Tuesday, June 28, 2011

More on Drug Lords with Submarines

The saga of Colombian drug lords with their own supervillainesque submarines (see here and here) continues. These latest models are fully submersible and carry more powerful engines:
A recently discovered drug-smuggling submarine lies half submerged, deep in a mangrove swamp in Colombia. The diesel vehicle is the first fully submersible drug sub ever to be captured by U.S. Drug Enforcement Administration (DEA) in the South American country.

The hundred-foot-long (30-meter-long) fiberglass sub can carry a crew of six underwater for more than a week, dive some 30 feet (9 meters) below the surface, and ferry about eight tons of drugs worth an estimated quarter of a billion U.S. dollars.
Note that while this may be the first fully submersible sub captured by the US DEA, at least one other (above) has been found by the Ecuadoran police:

Police in Ecuador seized a 100-foot submarine being built by suspected drug traffickers capable of carrying a crew of six and 10 tons of cocaine on underwater voyages lasting up to 10 days — a "game changer" for U.S. anti-drug and border security efforts, officials said Monday.

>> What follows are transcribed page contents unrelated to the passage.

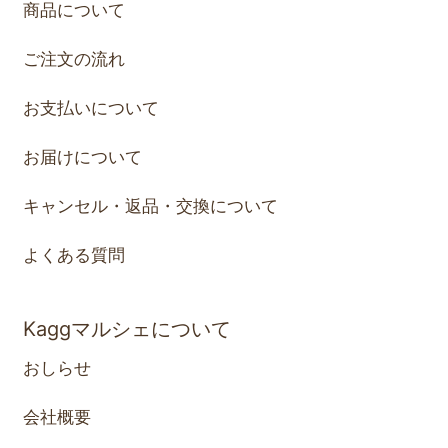
商品について
ご注文の流れ
お支払いについて
お届けについて
キャンセル・返品・交換について
よくある質問
Kaggマルシェについて
おしらせ
会社概要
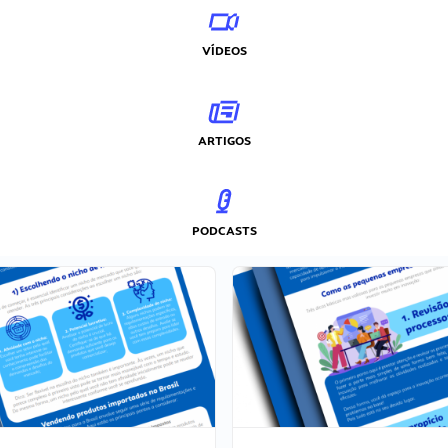
VÍDEOS
ARTIGOS
PODCASTS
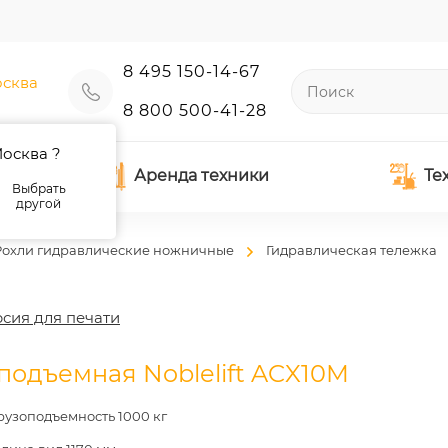
8 495 150-14-67
сква
8 800 500-41-28
осква ?
Аренда техники
Те
Выбрать
другой
Рохли гидравлические ножничные
Гидравлическая тележка
сия для печати
подъемная Noblelift ACX10M
рузоподъемность 1000 кг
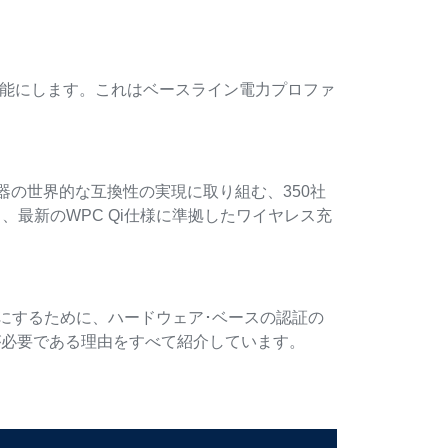
を可能にします。これはベースライン電力プロファ
ス充電器の世界的な互換性の実現に取り組む、350社
最新のWPC Qi仕様に準拠したワイヤレス充
能にするために、ハードウェア･ベースの認証の
合が必要である理由をすべて紹介しています。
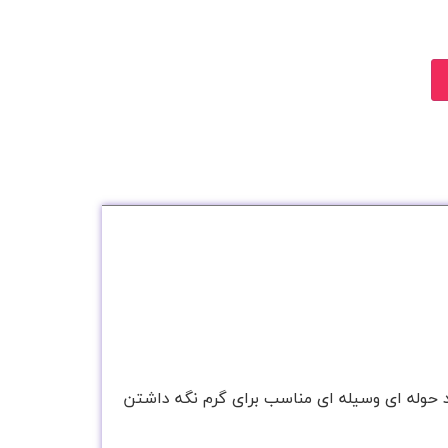
د حوله ای وسیله ای مناسب برای گرم نگه داشتن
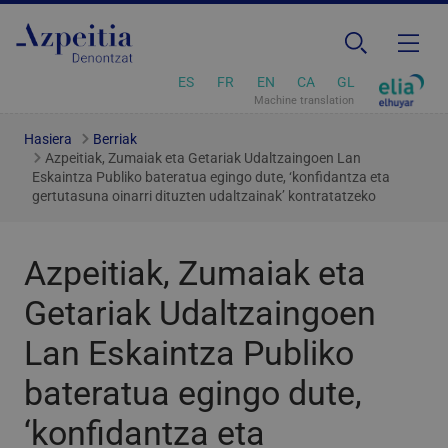
ES
FR
EN
CA
GL
Machine translation
Hasiera
Berriak
Azpeitiak, Zumaiak eta Getariak Udaltzaingoen Lan
Eskaintza Publiko bateratua egingo dute, ‘konfidantza eta
gertutasuna oinarri dituzten udaltzainak’ kontratatzeko
Azpeitiak, Zumaiak eta
Getariak Udaltzaingoen
Lan Eskaintza Publiko
bateratua egingo dute,
‘konfidantza eta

A raid Friday by 120 police officers and soldiers netted the fiberglass sub as it was nearing completion in a clandestine "industrial complex" hidden in mangrove swamps near San Lorenzo, a town just south of the Colombian border.

The craft was outfitted with a conning tower, a periscope, air conditioning and "scrubbers" to purify the air, and bunks for a maximum crew of six. But what set the craft apart from semi-submersible craft that drug traffickers have used for years was a complex ballast system that would have enabled it to dive as deep as 65 feet before surfacing. . . . The cost of the ship, which had twin diesel engines, was estimated at $4 million.
A "clandestine industrial complex" hidden in a mangrove swamp, building outlaw submarines; you can't get any more Johnny Quest than that.

The drug barons have moved on to fully submersible craft because the US has gotten better at catching the older, semi-submersible type:
Since 2006, when the first semi-submersible craft was detected, 47 have been captured at sea and on land, including 17 last year. But so far this year, only three such craft have been captured. The number of voyages has probably dropped, officials said, because of the success in detecting the vessels with a variety of methods, including aircraft that can identify their wakes in the water.
Or maybe the DEA just can't detect the new subs.